- [WHAT THE TASK ASKS] Scan the records below for the line with "ただきたい点である。そして3章はスカンジ" and the line with "وملحق علوي وملحق", and retype that range exactly, both ends included, pictures excepted.

- [DATA PROVIDED]

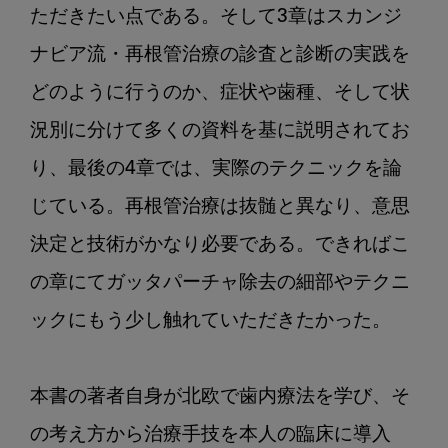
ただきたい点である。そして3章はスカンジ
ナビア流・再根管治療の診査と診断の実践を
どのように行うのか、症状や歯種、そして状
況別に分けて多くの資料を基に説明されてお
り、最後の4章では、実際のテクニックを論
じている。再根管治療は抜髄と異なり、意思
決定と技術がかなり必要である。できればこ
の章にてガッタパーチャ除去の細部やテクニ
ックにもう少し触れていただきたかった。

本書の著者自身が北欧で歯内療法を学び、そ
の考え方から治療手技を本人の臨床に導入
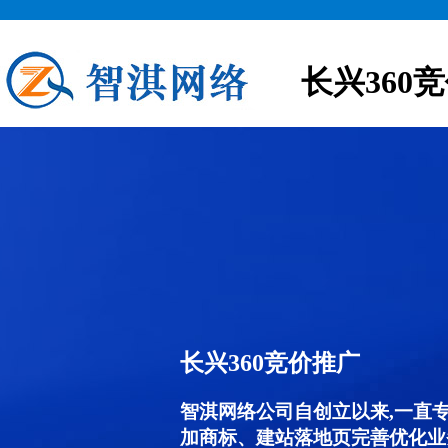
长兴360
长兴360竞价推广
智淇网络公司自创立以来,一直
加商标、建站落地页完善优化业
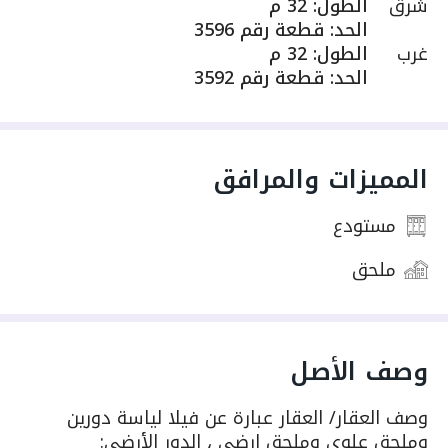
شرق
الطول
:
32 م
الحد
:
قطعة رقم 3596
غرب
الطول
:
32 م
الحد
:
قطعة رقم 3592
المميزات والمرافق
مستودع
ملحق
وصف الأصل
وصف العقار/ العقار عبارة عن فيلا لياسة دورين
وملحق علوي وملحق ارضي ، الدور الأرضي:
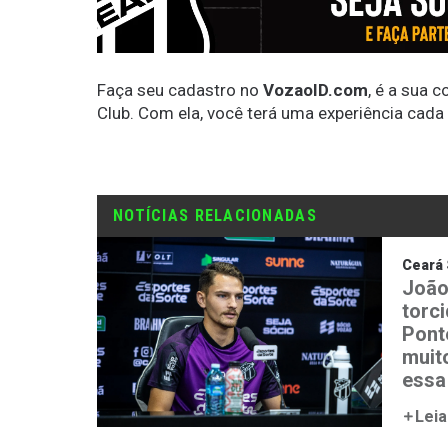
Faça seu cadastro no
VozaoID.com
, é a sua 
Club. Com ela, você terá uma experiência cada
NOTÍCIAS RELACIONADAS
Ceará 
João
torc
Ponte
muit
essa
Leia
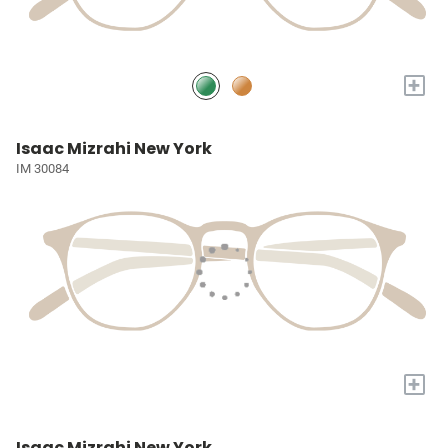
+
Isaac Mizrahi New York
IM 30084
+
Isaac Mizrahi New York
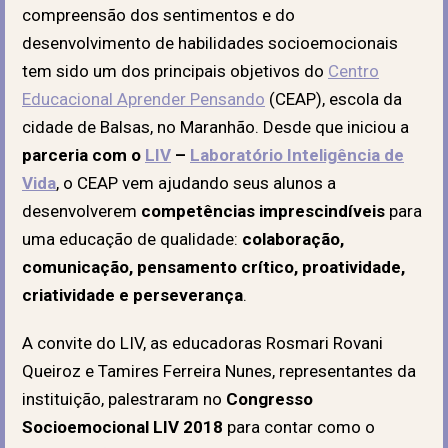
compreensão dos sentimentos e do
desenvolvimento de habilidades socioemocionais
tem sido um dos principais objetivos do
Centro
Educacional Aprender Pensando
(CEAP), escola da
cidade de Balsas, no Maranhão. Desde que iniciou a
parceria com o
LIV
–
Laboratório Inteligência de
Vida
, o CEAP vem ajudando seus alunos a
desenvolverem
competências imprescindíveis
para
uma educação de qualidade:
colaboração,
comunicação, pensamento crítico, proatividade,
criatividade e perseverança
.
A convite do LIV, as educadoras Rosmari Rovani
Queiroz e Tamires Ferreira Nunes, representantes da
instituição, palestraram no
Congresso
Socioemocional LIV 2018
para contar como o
--
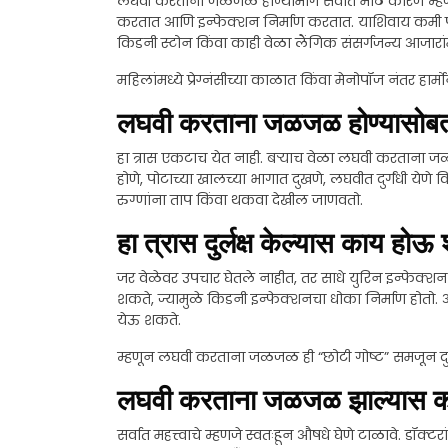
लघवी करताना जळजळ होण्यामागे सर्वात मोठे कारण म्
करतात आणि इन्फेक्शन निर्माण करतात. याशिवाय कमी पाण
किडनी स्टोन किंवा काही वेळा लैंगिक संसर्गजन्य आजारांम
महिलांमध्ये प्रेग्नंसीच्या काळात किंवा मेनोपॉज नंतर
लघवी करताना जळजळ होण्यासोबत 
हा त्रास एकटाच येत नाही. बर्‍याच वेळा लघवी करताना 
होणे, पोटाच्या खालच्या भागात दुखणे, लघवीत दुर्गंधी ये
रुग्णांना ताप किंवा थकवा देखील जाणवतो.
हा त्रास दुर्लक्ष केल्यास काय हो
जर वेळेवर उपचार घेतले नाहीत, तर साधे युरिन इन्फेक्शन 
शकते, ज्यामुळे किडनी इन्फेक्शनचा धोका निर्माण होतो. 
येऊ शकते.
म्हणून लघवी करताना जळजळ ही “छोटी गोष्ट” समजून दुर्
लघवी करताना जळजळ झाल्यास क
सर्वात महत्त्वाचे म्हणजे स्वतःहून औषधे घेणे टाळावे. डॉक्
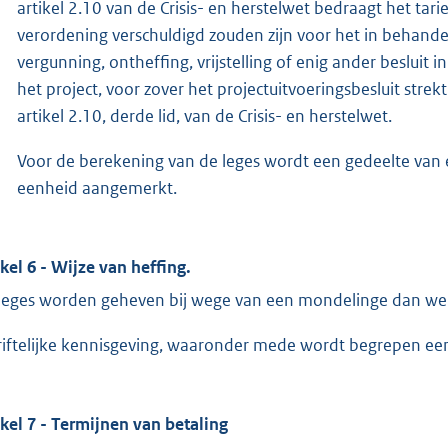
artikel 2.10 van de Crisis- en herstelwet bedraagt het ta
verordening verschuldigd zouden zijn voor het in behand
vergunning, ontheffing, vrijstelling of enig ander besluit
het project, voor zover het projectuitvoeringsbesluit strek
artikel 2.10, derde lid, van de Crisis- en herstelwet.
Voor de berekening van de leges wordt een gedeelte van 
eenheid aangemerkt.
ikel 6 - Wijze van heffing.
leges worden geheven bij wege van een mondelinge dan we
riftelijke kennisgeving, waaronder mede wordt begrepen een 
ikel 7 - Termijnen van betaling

- [RESPONSE TO THIS EXERCISE]
ただきたい点である。そして3章はスカンジ
ナビア流・再根管治療の診査と診断の実践を
どのように行うのか、症状や歯種、そして状
況別に分けて多くの資料を基に説明されてお
り、最後の4章では、実際のテクニックを論
じている。再根管治療は抜髄と異なり、意思
決定と技術がかなり必要である。できればこ
の章にてガッタパーチャ除去の細部やテクニ
ックにもう少し触れていただきたかった。

本書の著者自身が北欧で歯内療法を学び、そ
の考え方から治療手技を本人の臨床に導入
长兴360
长兴360竞价推广
智淇网络公司自创立以来,一直
加商标、建站落地页完善优化业
شرق
الطول
:
32 م
الحد
:
قطعة رقم 3596
غرب
الطول
:
32 م
الحد
:
قطعة رقم 3592
المميزات والمرافق
مستودع
ملحق
وصف الأصل
وصف العقار/ العقار عبارة عن فيلا لياسة دورين
وملحق علوي وملحق ارضي ، الدور الأرضي:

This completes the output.